Syarat Syarat Melakukan Rukyah

on Senin, 24 Februari 2014

Al-Hafizh Ibnu Hajar rahimahullahu berkata: “Para ulama telah bersepakat tentang bolehnya ruqyah ketika terpenuhi tiga syarat:
1. Menggunakan Kalamullah atau nama-nama dan sifat-Nya.
2. Menggunakan lisan (bahasa) Arab atau yang selainnya, selama maknanya diketahui.
3. Meyakini bahwa ruqyah tidak berpengaruh dengan sendirinya, namun dengan sebab Dzat Allah Subhanahu wa Ta’ala.
Mereka berselisih mengenai tiga hal di atas bila dijadikan sebagai syarat. Yang kuat adalah pendapat yang mengharuskan untuk memenuhi tiga syarat yang disebutkan.” (Fathul Bari, 10/237)
Dengan penjelasan di atas, berarti segala ruqyah yang tidak memenuhi tiga syarat itu tidak diperbolehkan. Jika kita rinci, ada tiga jenis ruqyah yang tidak diperbolehkan:
1. Ruqyah yang mengandung permohonan bantuan dan perlindungan kepada selain Allah Subhanahu wa Ta’ala.
Ruqyah-ruqyah seperti ini sering dipakai oleh para dukun, tukang sihir, dan paranormal. Mereka memohon bantuan dan perlindungan dengan menyebut nama-nama jin, malaikat, nabi, dan orang shalih.
Terkadang mereka melakukan kesyirikan ini dengan kedok agama. Banyak orang awam yang terkecoh dengan penampilan sebagian mereka yang memakai atribut agama. Padahal ruqyah yang mereka lakukan dan ajarkan berbau mistik serta sarat dengan kesyirikan.
2. Ruqyah dengan bahasa ‘ajam (non Arab) atau sesuatu yang tidak dipahami maknanya.
Mayoritas ruqyah yang berbahasa ‘ajam mengandung penyebutan nama-nama jin, permintaan tolong kepada mereka, dan sumpah dengan nama orang yang mengagungkannya.
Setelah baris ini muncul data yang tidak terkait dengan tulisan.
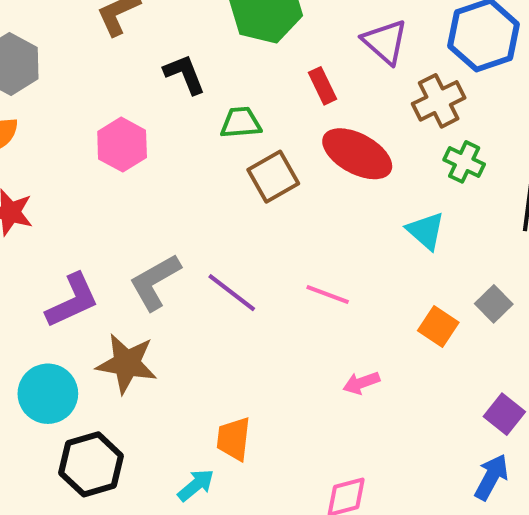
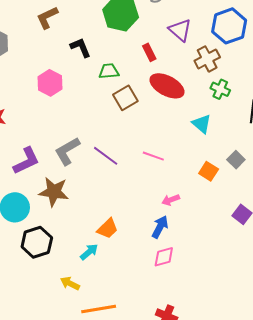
orange trapezoid: (234, 439) -> (108, 229), turned -140
blue arrow: (491, 477) -> (160, 227), moved

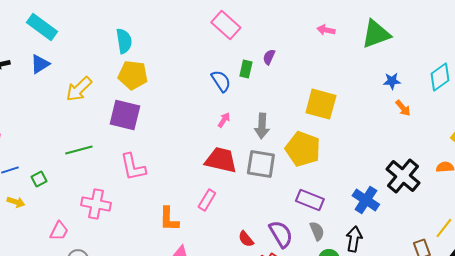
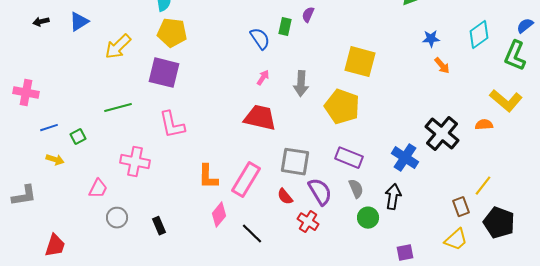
gray square: (261, 164) -> (295, 162), moved
pink rectangle: (207, 200) -> (246, 180), moved, size x1.6

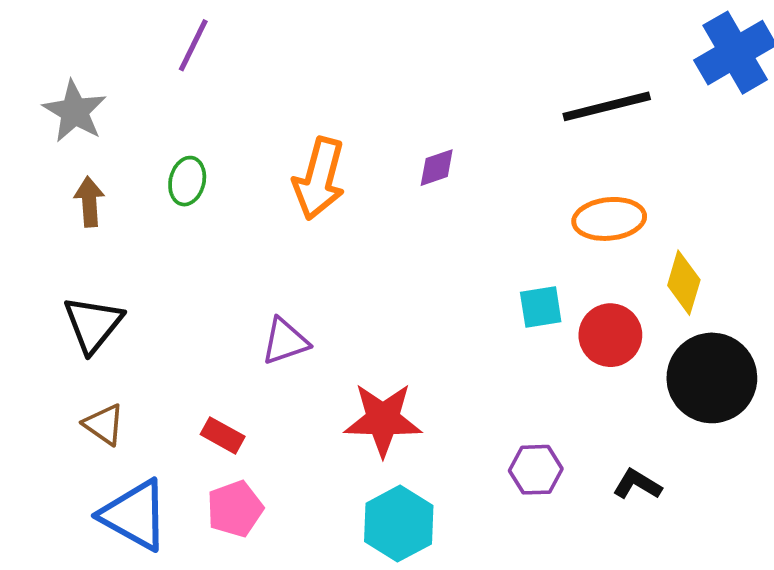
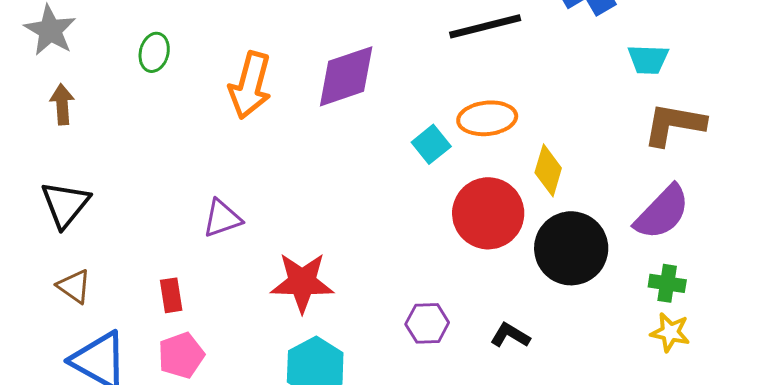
purple diamond: (437, 168) -> (346, 76), size x2.0
green ellipse: (187, 181) -> (154, 52), moved
cyan square: (541, 307) -> (431, 144), moved, turned -30
red circle: (610, 335) -> (488, 213), size x1.4
red rectangle: (223, 435) -> (171, 295), turned 52

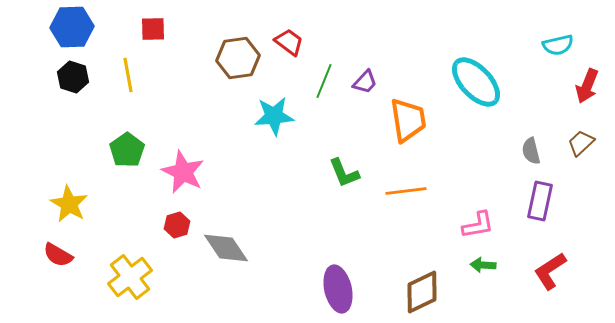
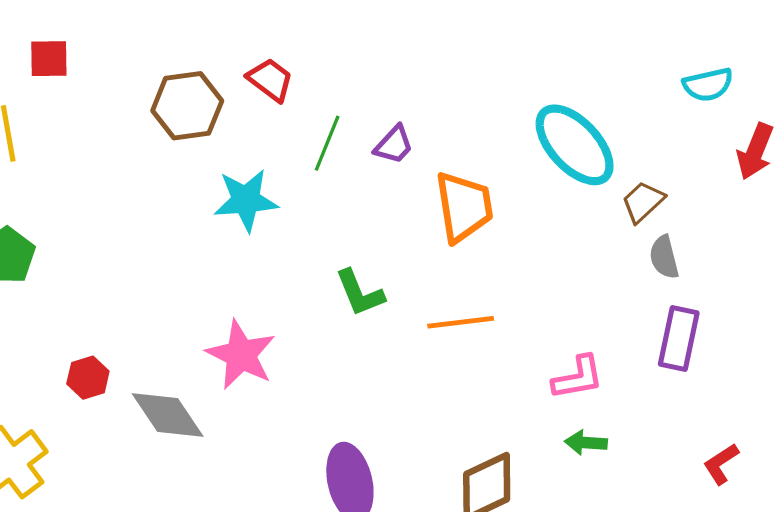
brown trapezoid: (581, 143) -> (643, 202), moved
pink star: (183, 172) -> (241, 355), moved
red L-shape: (550, 271) -> (721, 464), moved, size x0.7

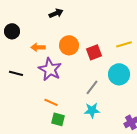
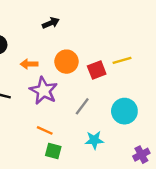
yellow line: (124, 44) -> (122, 60), moved
cyan circle: (119, 74) -> (124, 111), moved
gray line: (92, 87) -> (82, 106), moved

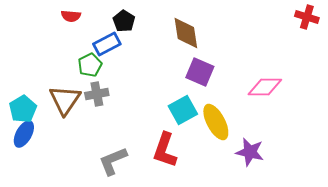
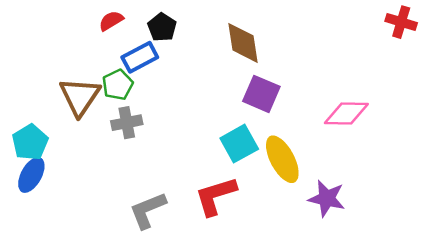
red semicircle: (71, 16) -> (111, 21), moved, turned 144
brown triangle: (65, 100) -> (80, 97), moved
red L-shape: (165, 150) -> (216, 196), turned 54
Oleh karena itu, para setan segera menyambut dan menaati orang yang membacanya. Keumuman ruqyah yang tersebar di tengah manusia dan tidak menggunakan bahasa Arab banyak mengandung syirik. Demikian yang ditegaskan oleh Syaikhul Islam.
(Lihat Majmu’ Al-Fatawa, 19/13-16) Asy-Syaikh Hafizh Al-Hakami berkata: “Adapun ruqyah yang tidak memakai lafadz-lafadz Arab, tidak diketahui maknanya, tidak masyhur, dan tidak didapatkan dalam syariat sama sekali, maka bukanlah perkara yang datang dari Allah Subhanahu wa Ta’ala dan tidaklah berada dalam naungan Al-Quran dan As-Sunnah. Bahkan hal itu merupakan bisikan setan kepada para walinya. Sebagaimana firman Allah Subhanahu wa Ta’ala:
وَإِنَّ الشَّيَاطِيْنَ لَيُوْحُوْنَ إِلَى أَوْلِيَائِهِمْ لِيُجَادِلُوْكُمْ
“Dan sesungguhnya para setan mewahyukan kepada wali-wali mereka untuk mendebat kalian.” (Al-An’am: 121) Ruqyah semacam inilah yang dimaksud Rasulullah Shallallahu ‘alaihi wa sallam dalam sabdanya:
إِنَّ الرُّقَى وَالتَّمَائِمَ وَالتِّوَلَةَ شِرْكٌ “Sesungguhnya segala ruqyah, tamimah, dan tiwalah adalah syirik.”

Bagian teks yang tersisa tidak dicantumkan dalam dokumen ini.